Nevzorov, 65, runs a YouTube channel with nearly 2 million subscribers where he often criticises the war in Ukraine. He and his wife fled Russia in March 2022 and now live in Europe.
The lawsuit seeks to ban the “extremist activities” of the “association” – meaning the couple – and to turn over the association’s property to the Russian state, the court spokeswoman said.
Nevzorov was sentenced in absentia last year to eight years by a Russian court for spreading “fake news” about Moscow’s army. He said he considered the lawsuit an escalation of authorities’ attempts to silence him.
“I am now being tested by a method that will be applied to all fully-dissenting free-thinkers, foreign agents, and other enemies of Putin’s regime,” he told Reuters in a voice message.
“They tried to negotiate with me for a long time to stop telling the truth about the war and the degradation of the country. I didn’t agree.”
Russia’s list of “extremist” groups include the Taliban, U.S. tech giant Meta, and what it calls the “LGBT movement”. The designation effectively outlaws those entities’ activities inside Russia and opens up avenues to pursue criminal cases against those perceived as associated with them.
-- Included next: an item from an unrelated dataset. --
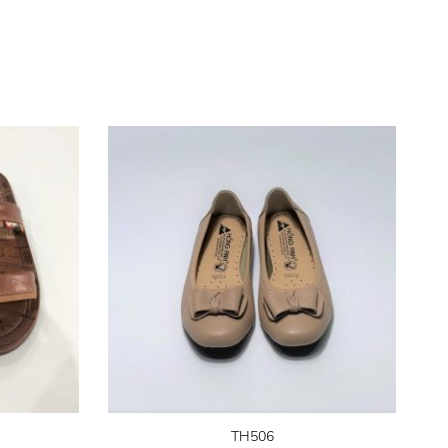
TH506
The agency in charge of maintaining the list, Rosfinmonitoring, has the power to freeze the bank accounts of the more than 15,000 people and entities who carry the label.
The couple’s lawyer, Alexei Pryanishnikov, said that Russia has never labelled a married couple as “extremist” before.
Nevzorov, who made his name hosting the pioneering news programme “600 Seconds” as Soviet society opened up under Mikhail Gorbachev and also served in Russia’s parliament, was granted Ukrainian citizenship after publicly denouncing Russia’s invasion, calling the war a “crime” and Ukraine its victim.
His wife, Nevzorova, a publisher, said the couple has no assets left in Russia, but she feared the lawsuit could target her mother, who still lives in the country.
“They want to deprive us of our livelihood and punish us in a showy manner,” she told Reuters in a Telegram message. “And they want to take everything away from mum.”